Transcribe the data verbatim and drop its images.

Page-level text extractions:
::::::::::

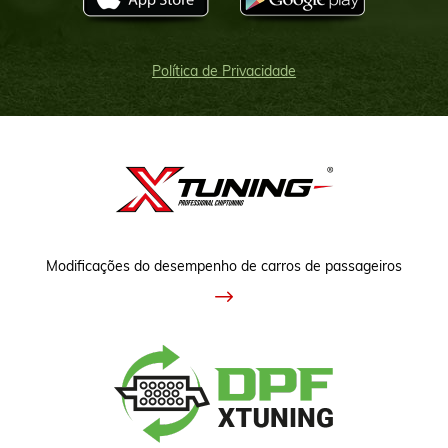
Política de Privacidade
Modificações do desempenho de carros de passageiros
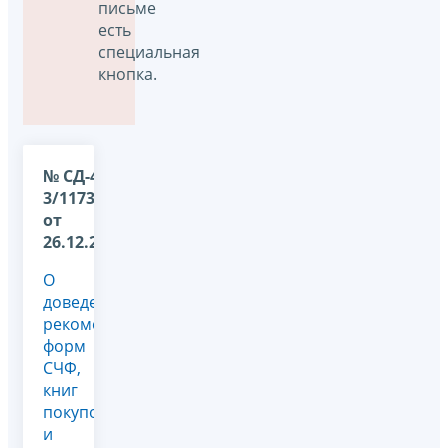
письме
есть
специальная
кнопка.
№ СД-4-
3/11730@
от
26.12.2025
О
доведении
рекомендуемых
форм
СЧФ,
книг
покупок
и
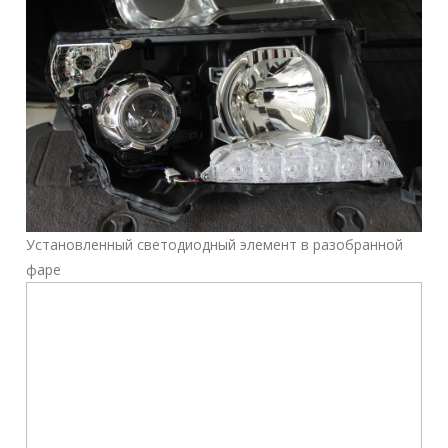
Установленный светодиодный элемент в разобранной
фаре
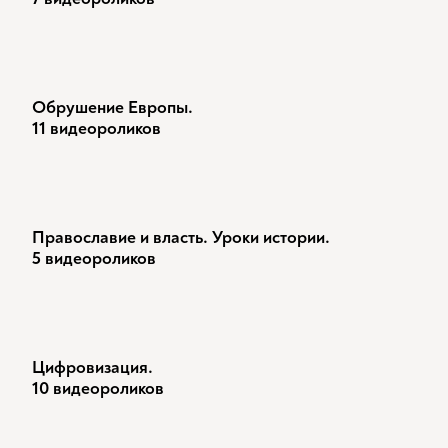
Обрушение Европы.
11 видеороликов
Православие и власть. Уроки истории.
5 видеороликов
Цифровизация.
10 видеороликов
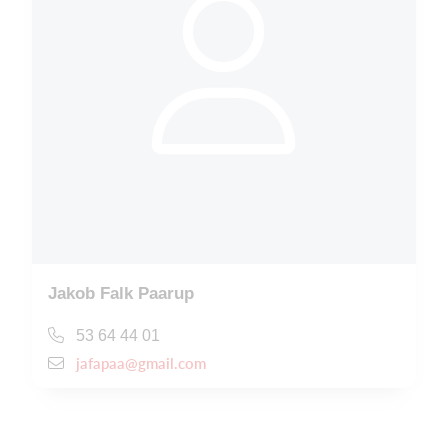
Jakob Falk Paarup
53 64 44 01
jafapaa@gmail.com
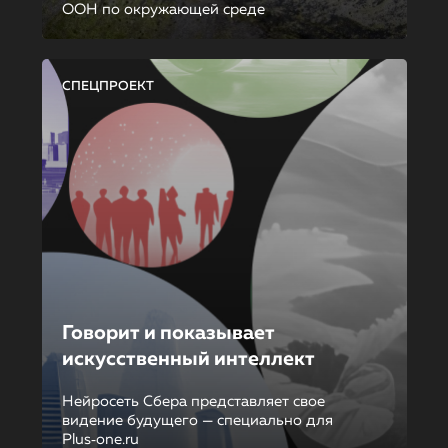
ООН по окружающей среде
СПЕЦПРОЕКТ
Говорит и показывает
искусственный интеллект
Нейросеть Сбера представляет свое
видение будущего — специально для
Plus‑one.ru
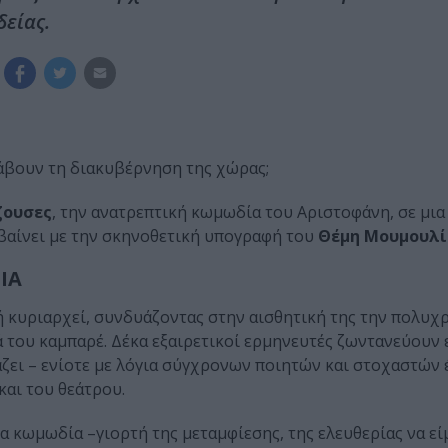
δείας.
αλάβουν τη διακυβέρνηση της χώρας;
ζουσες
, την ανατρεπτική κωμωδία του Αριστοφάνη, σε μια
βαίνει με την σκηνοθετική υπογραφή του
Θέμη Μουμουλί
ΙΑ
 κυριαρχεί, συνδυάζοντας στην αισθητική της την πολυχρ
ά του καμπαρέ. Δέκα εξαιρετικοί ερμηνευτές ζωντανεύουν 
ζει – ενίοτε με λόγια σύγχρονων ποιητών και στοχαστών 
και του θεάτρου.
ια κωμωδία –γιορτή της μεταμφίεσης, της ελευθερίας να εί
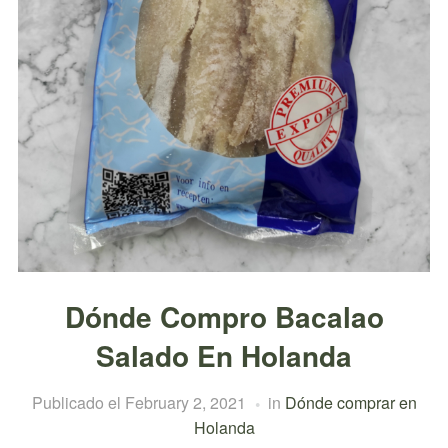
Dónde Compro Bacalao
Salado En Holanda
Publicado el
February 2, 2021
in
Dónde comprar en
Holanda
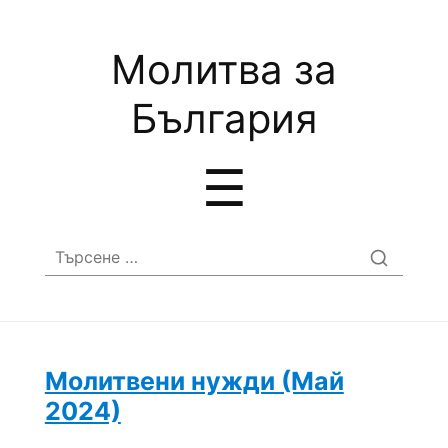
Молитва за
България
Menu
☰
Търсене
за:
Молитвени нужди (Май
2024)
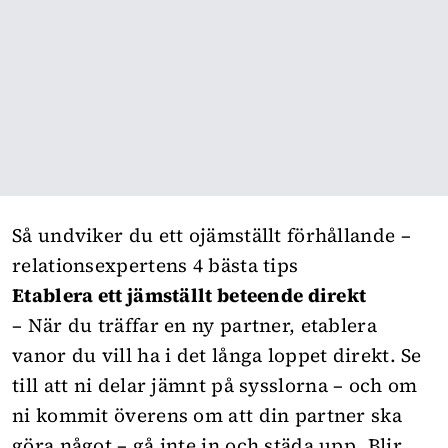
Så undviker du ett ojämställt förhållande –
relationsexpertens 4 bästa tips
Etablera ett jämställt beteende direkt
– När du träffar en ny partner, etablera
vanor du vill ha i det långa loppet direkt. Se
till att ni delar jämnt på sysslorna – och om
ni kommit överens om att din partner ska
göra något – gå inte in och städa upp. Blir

::::::::::

The completed task:
Política de Privacidade
Modificações do desempenho de carros de passageiros
письме
есть
специальная
кнопка.
№ СД-4-
3/11730@
от
26.12.2025
О
доведении
рекомендуемых
форм
СЧФ,
книг
покупок
и
Установленный светодиодный элемент в разобранной
фаре
Обрушение Европы.
11 видеороликов
Православие и власть. Уроки истории.
5 видеороликов
Цифровизация.
10 видеороликов
Jakob Falk Paarup
53 64 44 01
jafapaa@gmail.com
ООН по окружающей среде
СПЕЦПРОЕКТ
Говорит и показывает
искусственный интеллект
Нейросеть Сбера представляет свое
видение будущего — специально для
Plus‑one.ru
δείας.
αλάβουν τη διακυβέρνηση της χώρας;
ζουσες
, την ανατρεπτική κωμωδία του Αριστοφάνη, σε μια
βαίνει με την σκηνοθετική υπογραφή του
Θέμη Μουμουλί
ΙΑ
 κυριαρχεί, συνδυάζοντας στην αισθητική της την πολυχρ
ά του καμπαρέ. Δέκα εξαιρετικοί ερμηνευτές ζωντανεύουν 
ζει – ενίοτε με λόγια σύγχρονων ποιητών και στοχαστών 
και του θεάτρου.
ια κωμωδία –γιορτή της μεταμφίεσης, της ελευθερίας να εί
Dónde Compro Bacalao
Salado En Holanda
Publicado el
February 2, 2021
in
Dónde comprar en
Holanda
Молитва за
България
Menu
☰
Търсене
за:
Молитвени нужди (Май
2024)
Så undviker du ett ojämställt förhållande –
relationsexpertens 4 bästa tips
Etablera ett jämställt beteende direkt
– När du träffar en ny partner, etablera
vanor du vill ha i det långa loppet direkt. Se
till att ni delar jämnt på sysslorna – och om
ni kommit överens om att din partner ska
göra något – gå inte in och städa upp. Blir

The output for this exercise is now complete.